API:FAQ:Capabilities:Name Standardization

From Melissa Data Wiki
Revision as of 21:40, 12 June 2014 by Admin (talk | contribs) (Admin moved page FAQ:API Capabilities:Name Standardization to API:FAQ:Capabilities:Name Standardization without leaving a redirect)
(diff) ← Older revision | Latest revision (diff) | Newer revision → (diff)
Jump to navigation Jump to search


Input Consolidation

Explain in detail how your tool consolidates several different input files with different file formats into single output file format.

The Melissa Data APIs are essentially blind to the data source – you control the file handling, allowing for the greatest flexibility to access (and process) data in any format or structure. Using native plugins for ETL tools such as SSIS or Pentaho Data Integration, the Data Quality Components allow cleansing of most file formats and outputting the format of choice.


Input Parsing

Explain in detail how your tool parses input names into pre name, first name, middle name, last name and post name and sends the data to individual fields.

When a Full Name or Multiple Names are passed into Name Object it first determines the gender of the first-names from a lookup table and then parses the specific name components as individual output properties using proprietary logic.
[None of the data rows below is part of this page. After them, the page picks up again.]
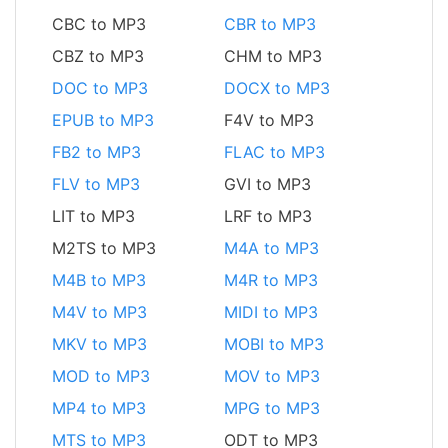
CBC to MP3
CBR to MP3
CBZ to MP3
CHM to MP3
DOC to MP3
DOCX to MP3
EPUB to MP3
F4V to MP3
FB2 to MP3
FLAC to MP3
FLV to MP3
GVI to MP3
LIT to MP3
LRF to MP3
M2TS to MP3
M4A to MP3
M4B to MP3
M4R to MP3
M4V to MP3
MIDI to MP3
MKV to MP3
MOBI to MP3
MOD to MP3
MOV to MP3
MP4 to MP3
MPG to MP3
MTS to MP3
ODT to MP3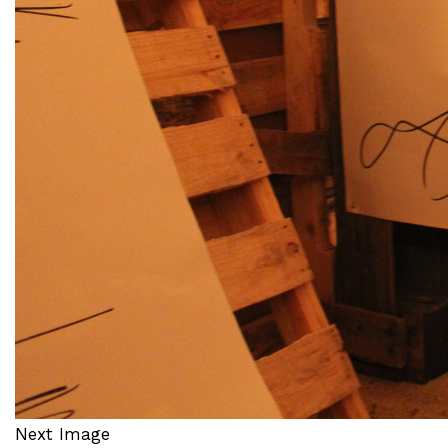
Next Image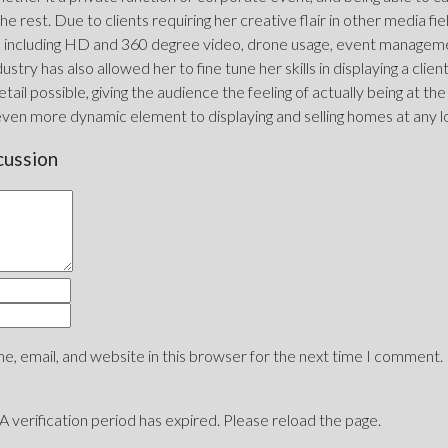
he rest. Due to clients requiring her creative flair in other media fi
including HD and 360 degree video, drone usage, event management
ustry has also allowed her to fine tune her skills in displaying a clie
tail possible, giving the audience the feeling of actually being at the
even more dynamic element to displaying and selling homes at any l
cussion
, email, and website in this browser for the next time I comment.
erification period has expired. Please reload the page.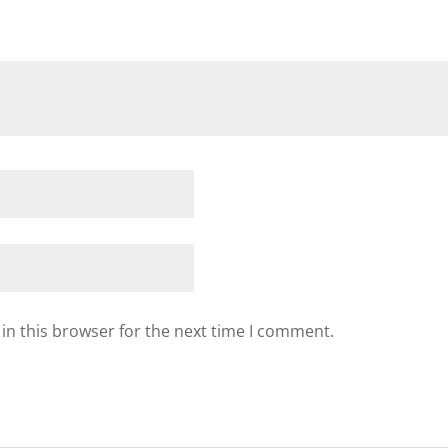
in this browser for the next time I comment.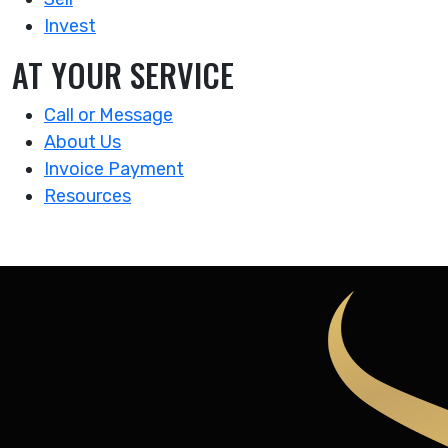
Invest
AT YOUR SERVICE
Call or Message
About Us
Invoice Payment
Resources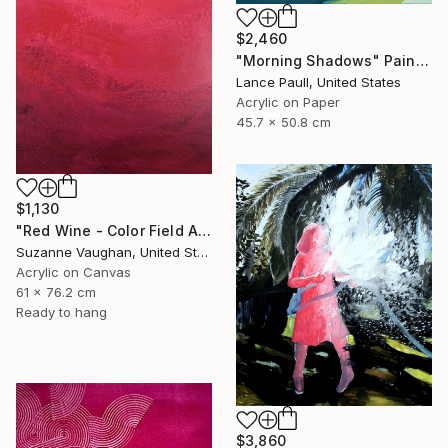
$2,460
"Morning Shadows" Painting
Lance Paull, United States
Acrylic on Paper
45.7 x 50.8 cm
$1,130
"Red Wine - Color Field Abstract" Painting
Suzanne Vaughan, United States
Acrylic on Canvas
61 x 76.2 cm
Ready to hang
$3,860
Name Object will parse names into all the individual components. Incoming data can be in varied formats and patterns (Mr John Smith; Smith, John; Mr J L Smith Sr: etc., as well as dual names (Mr and Mrs John Smith). There are more than 190,00 first and last names from the US Census in the Name Object.


Name Record Splitting

Explain in detail how your tool splits combined names from one record into two separate records.
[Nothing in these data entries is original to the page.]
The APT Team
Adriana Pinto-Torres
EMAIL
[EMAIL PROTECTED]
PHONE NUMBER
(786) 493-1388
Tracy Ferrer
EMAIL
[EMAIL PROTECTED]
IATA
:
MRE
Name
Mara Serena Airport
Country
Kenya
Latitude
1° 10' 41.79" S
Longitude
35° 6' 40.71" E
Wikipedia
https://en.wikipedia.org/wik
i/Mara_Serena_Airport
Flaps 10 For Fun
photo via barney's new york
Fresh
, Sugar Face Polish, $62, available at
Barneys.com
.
Name Object has a built-in list of words that connect names (“and,” “or,” “&,” etc.). It is the presence of these connectors that tell the object that a dual name may exist in the input full name string.


Name Record Splitting and Parsing

If a file contains a name field with a “Mr. and Mrs. Tom Jones,” explain how your tool splits these into two separate records (e.g. One record for Mr. Tom Jones and a second record for Mrs. Tom Jones).

The respective parsed names would be split into these properties, one set per name.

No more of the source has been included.